1) For Soviet films, I plan to catch up with the remainder of canonical and semi-canonical works I haven't seen (e.g., Mother) from the first two decades, and then move into the Soviet fantasies, children's films, epics, sci-fi films, 'Easterns,' and all-around entertainments for a while. I am also toying with the idea--yes, it's tentative, mind you--about writing on the different employments (graphically and maybe even philosophically) of very similar landscapes (grasslands, plains, hills) in a lot of Russian films, as well as in, for example, Jansco and Malick. Thus far I have some notes and am gathering illustrative stills from the Web; I'll update with progress on the project if anyone is interested. At the very least I suppose I can make a blog entry about it in the end.

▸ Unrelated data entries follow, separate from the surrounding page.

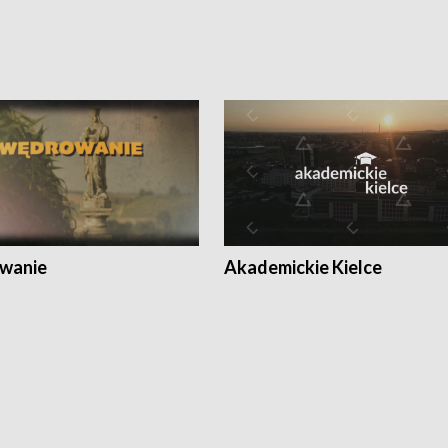
wanie
Akademickie Kielce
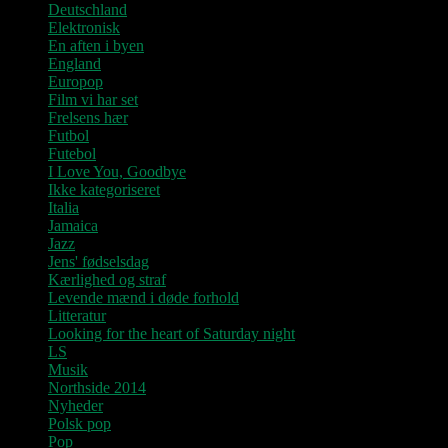
Deutschland
Elektronisk
En aften i byen
England
Europop
Film vi har set
Frelsens hær
Futbol
Futebol
I Love You, Goodbye
Ikke kategoriseret
Italia
Jamaica
Jazz
Jens' fødselsdag
Kærlighed og straf
Levende mænd i døde forhold
Litteratur
Looking for the heart of Saturday night
LS
Musik
Northside 2014
Nyheder
Polsk pop
Pop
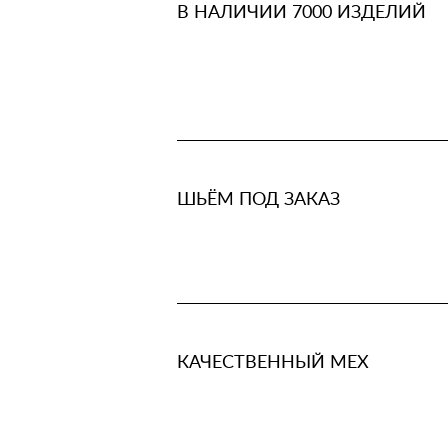
В НАЛИЧИИ 7000 ИЗДЕЛИЙ
ШЬЁМ ПОД ЗАКАЗ
КАЧЕСТВЕННЫЙ МЕХ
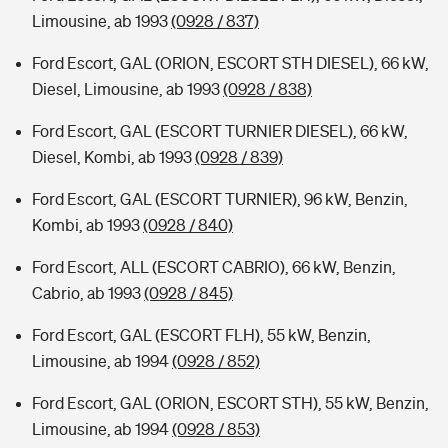
Limousine, ab 1993
(0928 / 837)
Ford Escort, GAL (ORION, ESCORT STH DIESEL), 66 kW,
Diesel, Limousine, ab 1993
(0928 / 838)
Ford Escort, GAL (ESCORT TURNIER DIESEL), 66 kW,
Diesel, Kombi, ab 1993
(0928 / 839)
Ford Escort, GAL (ESCORT TURNIER), 96 kW, Benzin,
Kombi, ab 1993
(0928 / 840)
Ford Escort, ALL (ESCORT CABRIO), 66 kW, Benzin,
Cabrio, ab 1993
(0928 / 845)
Ford Escort, GAL (ESCORT FLH), 55 kW, Benzin,
Limousine, ab 1994
(0928 / 852)
Ford Escort, GAL (ORION, ESCORT STH), 55 kW, Benzin,
Limousine, ab 1994
(0928 / 853)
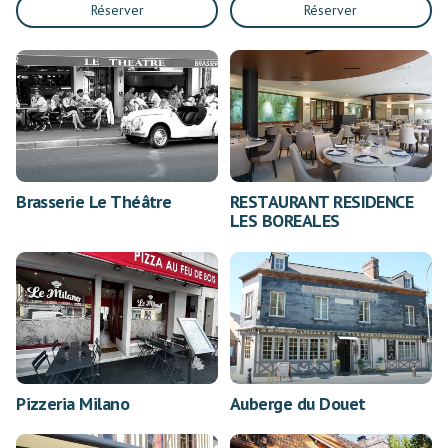
Réserver
Réserver
Brasserie Le Théâtre
RESTAURANT RESIDENCE
LES BOREALES
Pizzeria Milano
Auberge du Douet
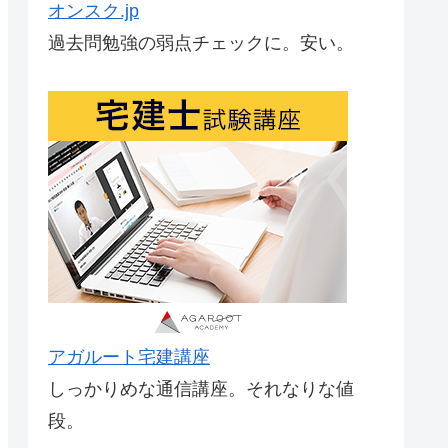
オンスク.jp
過去問勉強の弱点チェックに。安い。
アガルート宅建講座
しっかりめな通信講座。それなりな値
段。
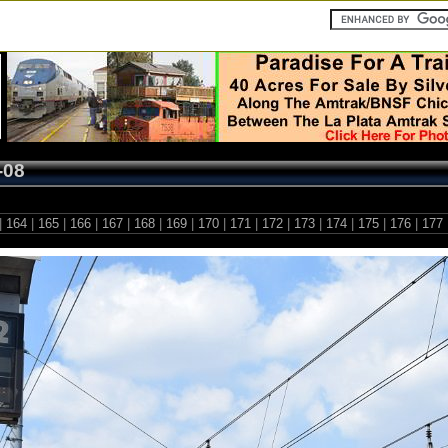
-08
|
164
|
165
|
166
|
167
|
168
|
169
|
170
|
171
|
172
|
173
|
174
|
175
|
176
|
177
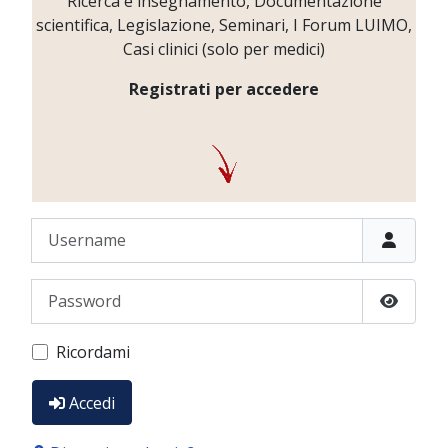
Ricerca e insegnamento, Documentazione
scientifica, Legislazione, Seminari, I Forum LUIMO,
Casi clinici (solo per medici)
Registrati per accedere
Username
Password
Show P
Ricordami
Accedi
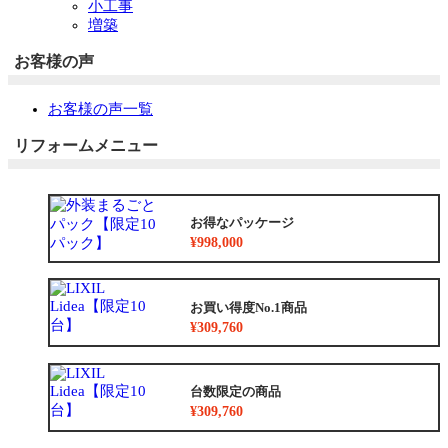
小工事
増築
お客様の声
お客様の声一覧
リフォームメニュー
お得なパッケージ
¥998,000
お買い得度No.1商品
¥309,760
台数限定の商品
¥309,760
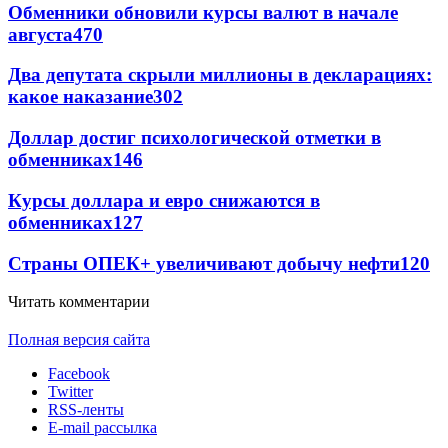
Обменники обновили курсы валют в начале
августа
470
Два депутата скрыли миллионы в декларациях:
какое наказание
302
Доллар достиг психологической отметки в
обменниках
146
Курсы доллара и евро снижаются в
обменниках
127
Страны ОПЕК+ увеличивают добычу нефти
120
Читать комментарии
Полная версия сайта
Facebook
Twitter
RSS-ленты
E-mail рассылка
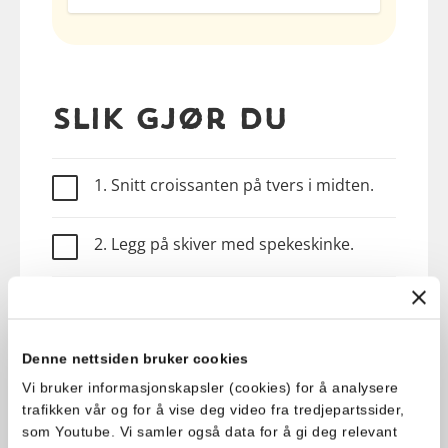
Slik gjør du
1. Snitt croissanten på tvers i midten.
2. Legg på skiver med spekeskinke.
3. Fyll croissanten med Delikat
Sommersalat og topp gjerne med
spirer.
Denne nettsiden bruker cookies
Vi bruker informasjonskapsler (cookies) for å analysere
trafikken vår og for å vise deg video fra tredjepartssider,
som Youtube. Vi samler også data for å gi deg relevant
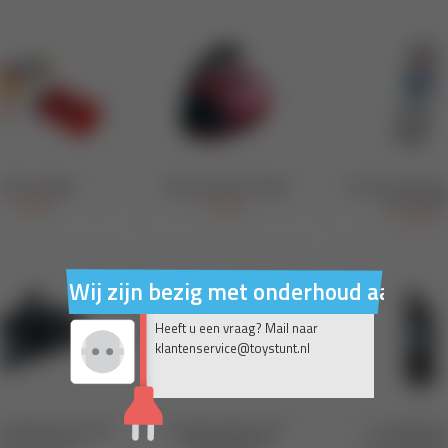
Wij zijn bezig met onderhoud aan on
Heeft u een vraag? Mail naar
klantenservice@toystunt.nl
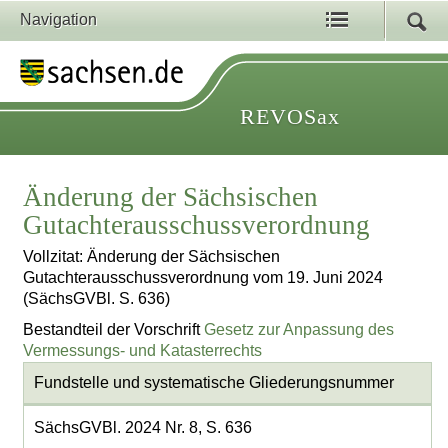
Navigation
REVOSax
Änderung der Sächsischen
Gutachterausschussverordnung
Vollzitat: Änderung der Sächsischen
Gutachterausschussverordnung vom 19. Juni 2024
(SächsGVBl. S. 636)
Bestandteil der Vorschrift
Gesetz zur Anpassung des
Vermessungs- und Katasterrechts
Fundstelle und systematische Gliederungsnummer
SächsGVBl. 2024 Nr. 8, S. 636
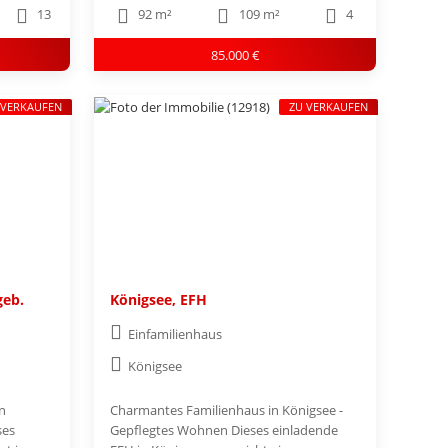
13
92 m²
109 m²
4
85.000 €
 VERKAUFEN
ZU VERKAUFEN
geb.
Königsee, EFH
Einfamilienhaus
Königsee
n
Charmantes Familienhaus in Königsee -
ses
Gepflegtes Wohnen Dieses einladende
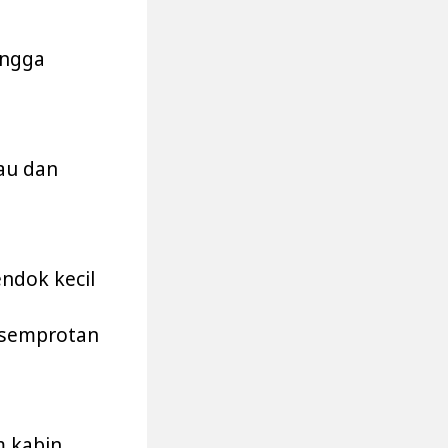
ingga
au dan
ndok kecil
i semprotan
 kabin.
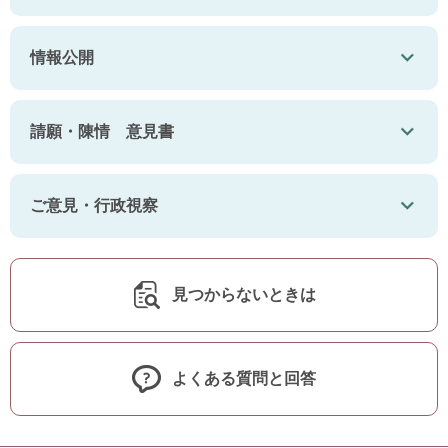
情報公開
請願・陳情 意見書
ご意見・行政視察
見つからないときは
よくある質問と回答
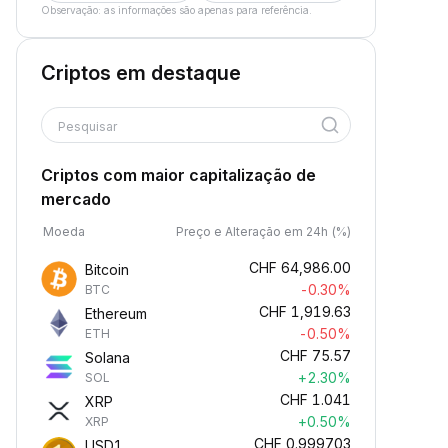
Observação: as informações são apenas para referência.
Criptos em destaque
Pesquisar
Criptos com maior capitalização de
mercado
Moeda
Preço e Alteração em 24h (%)
CHF
64,986.00
Bitcoin
-0.30%
BTC
CHF
1,919.63
Ethereum
-0.50%
ETH
CHF
75.57
Solana
+2.30%
SOL
CHF
1.041
XRP
+0.50%
XRP
CHF
0.999703
USD1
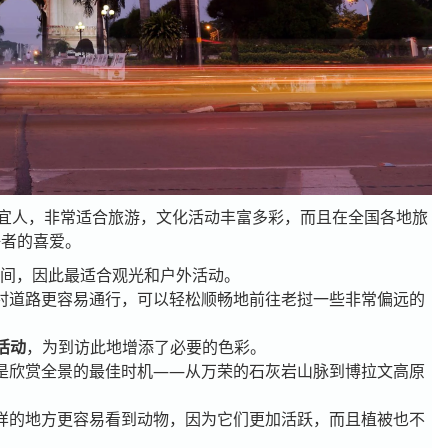
宜人，非常适合旅游，文化活动丰富多彩，而且在全国各地旅
好者的喜爱。
间，因此最适合观光和户外活动。
村道路更容易通行，可以轻松顺畅地前往老挝一些非常偏远的
活动
，为到访此地增添了必要的色彩。
是欣赏全景的最佳时机——从万荣的石灰岩山脉到博拉文高原
样的地方更容易看到动物，因为它们更加活跃，而且植被也不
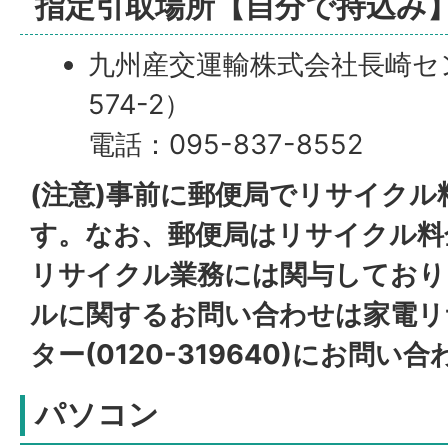
指定引取場所【自分で持込み
九州産交運輸株式会社長崎セ
574-2）
電話：095-837-8552
(注意)事前に郵便局でリサイク
す。なお、郵便局はリサイクル料
リサイクル業務には関与しており
ルに関するお問い合わせは家電リ
ター(0120-319640)にお問
パソコン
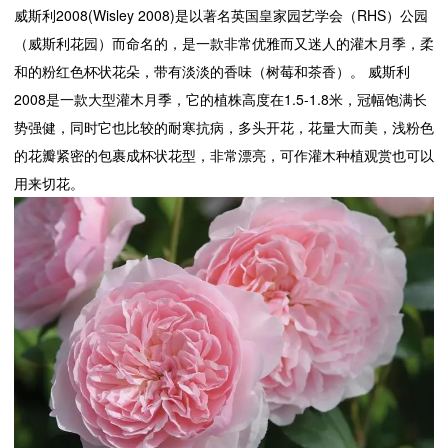
威斯利2008(Wisley 2008)是以著名英国皇家园艺学会（RHS）公园
（威斯利花园）而命名的，是一款非常优雅而又迷人的灌木月季，柔
和的粉红色杯状花朵，带有淡淡的香味（树莓和茶香）。 威斯利
2008是一款大型灌木月季，它的植株高度在1.5-1.8米，冠幅饱满长
势强健，同时它也比较的耐寒抗病，多头开花，花量大而美，浅粉色
的花瓣紧密的包裹成杯状花型，非常漂亮，可作灌木种植观赏也可以
用来切花。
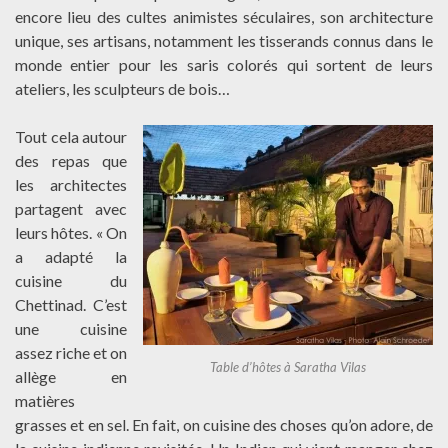
encore lieu des cultes animistes séculaires, son architecture
unique, ses artisans, notamment les tisserands connus dans le
monde entier pour les saris colorés qui sortent de leurs
ateliers, les sculpteurs de bois…
Tout cela autour
des repas que
les architectes
partagent avec
leurs hôtes. « On
a adapté la
cuisine du
Chettinad. C’est
une cuisine
assez riche et on
Table d’hôtes à Saratha Vilas
allège en
matières
grasses et en sel. En fait, on cuisine des choses qu’on adore, de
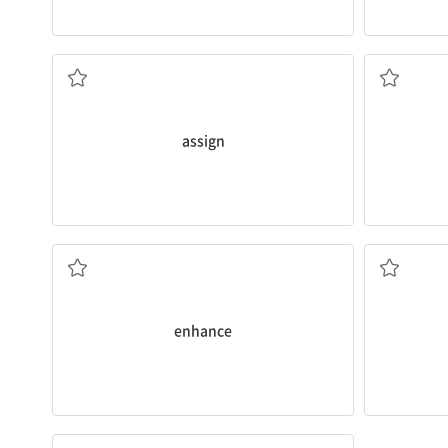
(일, 책임 등을) 배정하다
assign
향상시키다
enhance
~와 뒤섞이다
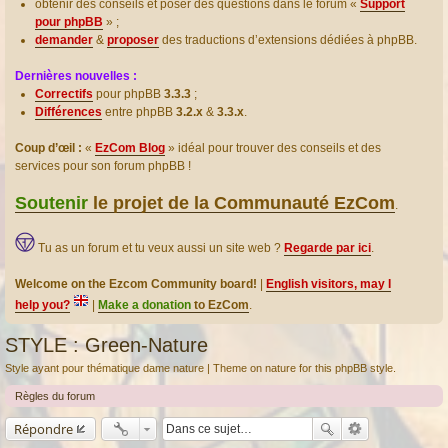
obtenir des conseils et poser des questions dans le forum «
Support
pour phpBB
» ;
demander
&
proposer
des traductions d’extensions dédiées à phpBB.
Dernières nouvelles :
Correctifs
pour phpBB
3.3.3
;
Différences
entre phpBB
3.2.x
&
3.3.x
.
Coup d’œil :
«
EzCom Blog
» idéal pour trouver des conseils et des
services pour son forum phpBB !
Soutenir
le projet de la Communauté EzCom
.
Tu as un forum et tu veux aussi un site web ?
Regarde par ici
.
Welcome on the Ezcom Community board!
|
English visitors, may I
help you?
|
Make a donation
to EzCom
.
STYLE : Green-Nature
Style ayant pour thématique dame nature | Theme on nature for this phpBB style.
Règles du forum
Répondre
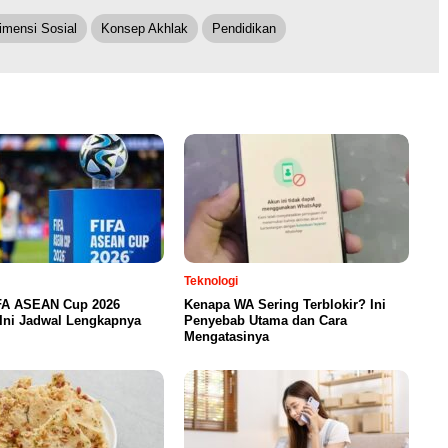
imensi Sosial
Konsep Akhlak
Pendidikan
Teknologi
FA ASEAN Cup 2026
Kenapa WA Sering Terblokir? Ini
Ini Jadwal Lengkapnya
Penyebab Utama dan Cara
Mengatasinya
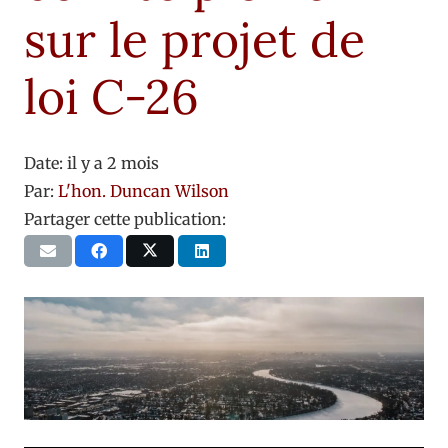
sur le projet de
loi C-26
Date:
il y a 2 mois
Par:
L'hon. Duncan Wilson
Partager cette publication:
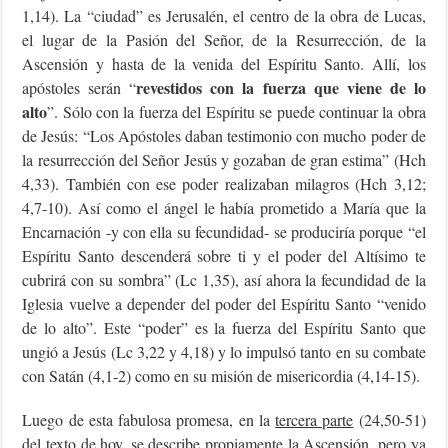
1,14). La “ciudad” es Jerusalén, el centro de la obra de Lucas,
el lugar de la Pasión del Señor, de la Resurrección, de la
Ascensión y hasta de la venida del Espíritu Santo. Allí, los
revestidos con la fuerza que viene de lo
apóstoles serán “
alto
”. Sólo con la fuerza del Espíritu se puede continuar la obra
de Jesús: “Los Apóstoles daban testimonio con mucho poder de
la resurrección del Señor Jesús y gozaban de gran estima” (Hch
4,33). También con ese poder realizaban milagros (Hch 3,12;
4,7-10). Así como el ángel le había prometido a María que la
Encarnación -y con ella su fecundidad- se produciría porque “el
Espíritu Santo descenderá sobre ti y el poder del Altísimo te
cubrirá con su sombra” (Lc 1,35), así ahora la fecundidad de la
Iglesia vuelve a depender del poder del Espíritu Santo “venido
de lo alto”. Este “poder” es la fuerza del Espíritu Santo que
ungió a Jesús (Lc 3,22 y 4,18) y lo impulsó tanto en su combate
con Satán (4,1-2) como en su misión de misericordia (4,14-15).
Luego de esta fabulosa promesa, en la
tercera parte
(24,50-51)
del texto de hoy, se describe propiamente la Ascensión, pero ya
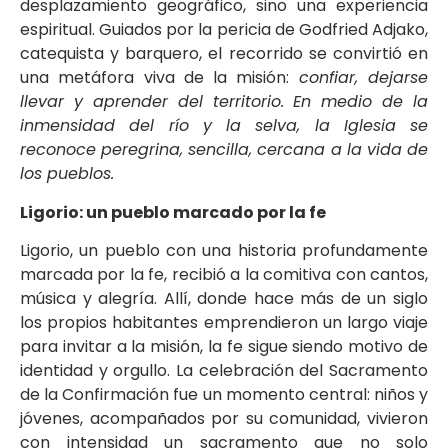
desplazamiento geográfico, sino una experiencia
espiritual. Guiados por la pericia de Godfried Adjako,
catequista y barquero, el recorrido se convirtió en
una metáfora viva de la misión:
confiar, dejarse
llevar y aprender del territorio. En medio de la
inmensidad del río y la selva, la Iglesia se
reconoce peregrina, sencilla, cercana a la vida de
los pueblos.
Ligorio: un pueblo marcado por la fe
Ligorio, un pueblo con una historia profundamente
marcada por la fe, recibió a la comitiva con cantos,
música y alegría. Allí, donde hace más de un siglo
los propios habitantes emprendieron un largo viaje
para invitar a la misión, la fe sigue siendo motivo de
identidad y orgullo. La celebración del Sacramento
de la Confirmación fue un momento central: niños y
jóvenes, acompañados por su comunidad, vivieron
con intensidad un sacramento que no solo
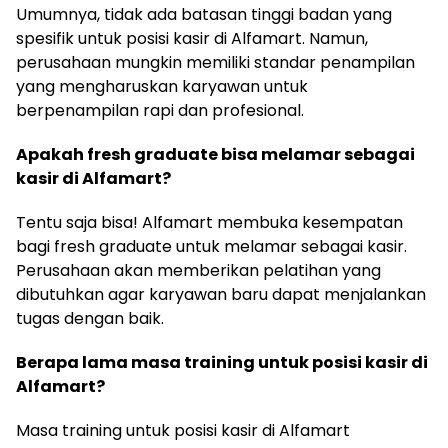
Umumnya, tidak ada batasan tinggi badan yang
spesifik untuk posisi kasir di Alfamart. Namun,
perusahaan mungkin memiliki standar penampilan
yang mengharuskan karyawan untuk
berpenampilan rapi dan profesional.
Apakah fresh graduate bisa melamar sebagai
kasir di Alfamart?
Tentu saja bisa! Alfamart membuka kesempatan
bagi fresh graduate untuk melamar sebagai kasir.
Perusahaan akan memberikan pelatihan yang
dibutuhkan agar karyawan baru dapat menjalankan
tugas dengan baik.
Berapa lama masa training untuk posisi kasir di
Alfamart?
Masa training untuk posisi kasir di Alfamart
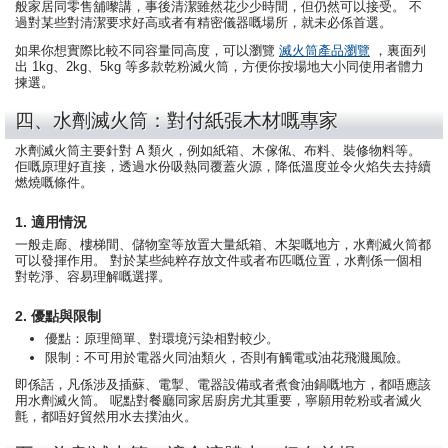
般家居同零售舖嚟講，事後清潔雖然花少少時間，但仍然可以接受。 不
過對某些對清潔要求好高或者有精密儀器嘅場所，就未必係首選。
如果你想實際比較不同容量同高度，可以瀏覽
滅火筒產品瀏覽
，裏面列
出 1kg、2kg、5kg 等多款乾粉滅火筒，方便你按場地大小同使用者體力
揀選。
四、水劑滅火筒：對付紙張木材嘅專家
水劑滅火筒主要針對 A 類火，例如紙箱、木傢俬、布料、裝修物料等。
佢嘅原理好直接，透過水份吸熱同覆蓋火源，降低溫度並令火焰失去持續
燃燒嘅條件。
1. 適用情況
一般走廊、樓梯間、儲物室等放置大量紙箱、木架嘅地方，水劑滅火筒都
可以發揮作用。 對於某些純粹存放文件或者布匹嘅位置，水劑係一個相
對乾淨、容易理解嘅選擇。
2. 優點與限制
優點：原理簡單、對環境污染相對較少。
限制：不可用於電器火同油類火，否則有觸電或油花飛濺風險。
即係話，凡係涉及插蘇、電掣、電器設備或者煮食油鍋嘅地方，都唔應該
用水劑滅火筒。 呢點對餐廳同家居廚房尤其重要，寧願用乾粉或者滅火
氈，都唔好貿然用水去撲油火。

2) I've been thinking about the best approach for Indian film, and will try to concentrate on pre-1970s cinema first, with a few more recent examples to get a taste of different regional flavors and contemporary trends. After I see a nice handful (or the closest available) from Bimal Roy, Satyajit Ray (whom I still barely know!), Ghatak, Dutt, Kapoor, etc., then I'll move on to more of the New Cinema. It seems like the New York Public Library's Donnell branch actually has a fine selection of VHS tapes and DVDs of various languages; it also seems that there are people who rent these films constantly, because (like HK/Chinese films) the available titles at each of my visits can change drastically.
3) I'll make stabs at the Film Forum Hitchcock retrospective, and I'll see Fred Kelemen's Krisana at Anthology, but I really want to focus my celluloid viewing in December on MoMA, which is showing some 1920s-30s Chinese films and continuing their Japanese series.
These won't be the only things I'll blog about, but for the next several weeks I want to make them major components, and try to write with some regularity (if also with brevity, sometimes) about what I see. I'm doing this largely as an exercise in self-discipline, which I sorely lack. I need to make myself truly focus on these reading/viewing projects. At the very least it'll be good preparation for grad school.
Edit - Postscript - I just wanted to say, with regard to these projects I'm so bad at following through on ... there have been several things I've expressed flashes of intense interest about on this blog in the past, but which appear to have disappeared. Not so in many cases--they've simply turned into longer-term, slow-simmer projects. Surrealism for example is still a frequent series of questions & concepts I think about, but feel that I need to spend a long time directing my antennae to the Surrealism/surrealism of individual works of art before I can really say anything productive about it as a movement. The specter of Walter Benjamin always hovers, as do a number of film critics and philosophers, over so much of what I think and write. John Ford? Still working out thoughts on him and doing viewing "research." Silent cinema, avant-garde film traditions, impersonal genre work, Abel Ferrara, Japanese cinema? Ditto. Slow-cooked meals are often the best ones, I tell myself, and I hope my knowledge and written work in the end will reflect this assertion.